The peak power dissipation in the MOSFET with the driver circuit only occurs for around 0.13uS when charging the gate, and about 0.2uS when discharging it out of a clock that's about 21uS. You're going to be running at 66.7uS per clock.

If you want to get really slick about things, you could use a P-ch power MOSFET as a synchronous rectifier instead of that big 40A diode I pointed you to. With just a plain rectifier, you'll have a voltage drop, which causes power dissipation as heat. If you use a power MOSFET as a synchronous rectifier, it acts as an "ideal diode"; almost no voltage drop across it. This will make your rig much more efficient.

However, it will complicate your programming, as you will need to add "dead time" between turning off the N-ch MOSFETS and turning the P-ch MOSFET on, and also dead time after turning the P-ch MOSFET off before turning the N-ch MOSFETs back on.

You'll also need a driver similar to what I've shown, except flipped upside down.

 

P.S. if i use the IRF1405 do you think I can just use one per motor, and of course using the driver circuit?

You could do that and it would work.
You could also use one of these instead:
http://search.digikey.com/scripts/DkSearch/dksus.dll?Detail&name=IRLB8748PBF-ND
Rated for 78A (limited by the package), 65A (limited by the silicon), but they have a gate charge of only 75nC; where the IRF1405 has a 140nC gate charge. That means the IRF1405 requires nearly twice the charge/discharge current of the IRLB8748 - and they're logic level, too.

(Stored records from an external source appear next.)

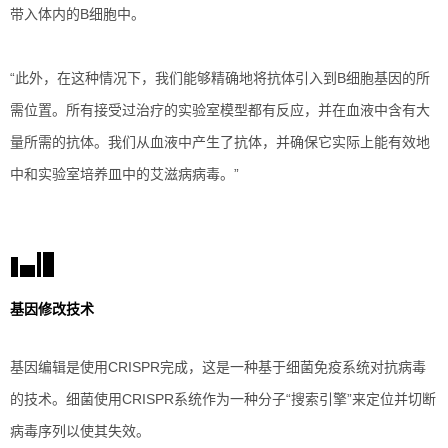
带入体内的B细胞中。
“此外，在这种情况下，我们能够精确地将抗体引入到B细胞基因的所
需位置。所有接受过治疗的实验室模型都有反应，并在血液中含有大
量所需的抗体。我们从血液中产生了抗体，并确保它实际上能有效地
中和实验室培养皿中的艾滋病病毒。”
基因修改技术
基因编辑是使用CRISPR完成，这是一种基于细菌免疫系统对抗病毒
的技术。细菌使用CRISPR系统作为一种分子“搜索引擎”来定位并切断
病毒序列以使其失效。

For this purpose though, I'd suggest driving them using the circuit I posted, or buy a dedicated driver IC.

 

Very generous and helpful assist, SgtWookie.

awright

 

You may also want to read what 4QD has to say about adding a "main capacitor." Go to: http://www.4qdtec.com/
Then navigate to the PWM motor controller pages.

John

 

The circuit seems to be running ok, havent fully tested it yet. Attached is the scope at input to driver and output at the gate to the IRFZ44.
Thanks once more.
Robb

 

What are you using for a power supply? It looks like you're getting peaks up to 18v on the gate, which is more than it should be.

I thought you were using a 12v lead-acid battery for a supply?

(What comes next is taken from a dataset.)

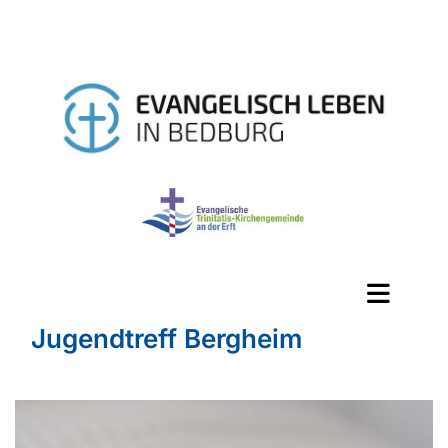
Jugendtreff Bergheim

Looks like you're getting a bit of ringing during gate charge and discharge. Try putting a 0.1uF capacitor from the emitter of Q2 and high side of R3 to ground. A poly cap would be fine.

 

This new version has lots of digital noise (motor noise) on the power buses and the actual signals. I tested to make sure the diode is correct and good. Even used a small 12V computer fan as a load, which had the same problem. The large Motor turns on, runs for about a second or two slowing down and then speeds up again to repeat the cycle, ignoring the pwm signal. Pretty sure it running on its own induced current. The noise is so bad it took out the 16F1934 I am driving it with. I did not experence this noise with the old circuit, so i tried paralleling a 1n4002 with the large diode and the little motor, just for gigles, no difference.

 

yes, a motor cycle lead acid

 

I'll give it a try and let you know.

 

OK, what size wiring are you using?
22A is going to need some pretty heavy-gauge wire. If you have long runs, you'll have quite a bit of inductance, which will foul things up considerably.

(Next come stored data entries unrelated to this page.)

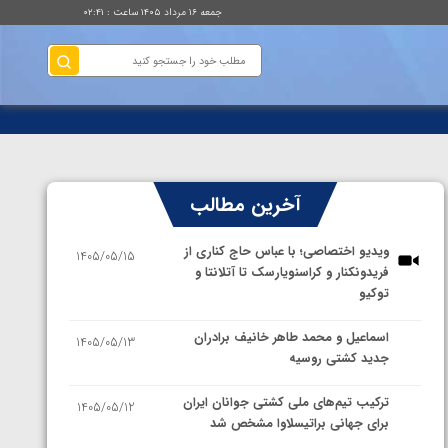
جمعه ۱۶ مرداد ۱۴۰۵ ساعت : ۰۲:۴۱
آخرین مطالب
ویدیو اختصاصی؛ با عباس حاج کناری از
1405/05/15
فریدونکنار و کراسنویارسک تا آتلانتا و
توکیو
اسماعیل و محمد طاهر خانیف برادران
1405/05/13
جدید کشتی روسیه
ترکیب تیم‌های ملی کشتی جوانان ایران
1405/05/12
برای جهانی براتیسلاوا مشخص شد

It would help a lot if you could take photos of your setup and post them.

 

Looking at the attached Drawing are you refering to the emitter to base of Q2

 

Here are some pictures. the scope picture is on the pwm input.
I get som better shots later

 

Looking at the attached Drawing are you refering to the emitter to base of Q2

No. Bypass the emitter to ground using a 0.1uF cap.

 

some more pictures of the project. All prototype.

 

I see lots of long and loopy wires!

The scope intensity is a bit too high, and the pic is out of focus. Looks like there is some ringing at maybe ground level?

Where were you reading that from, and what's the V/div scale setting and probe attenuation?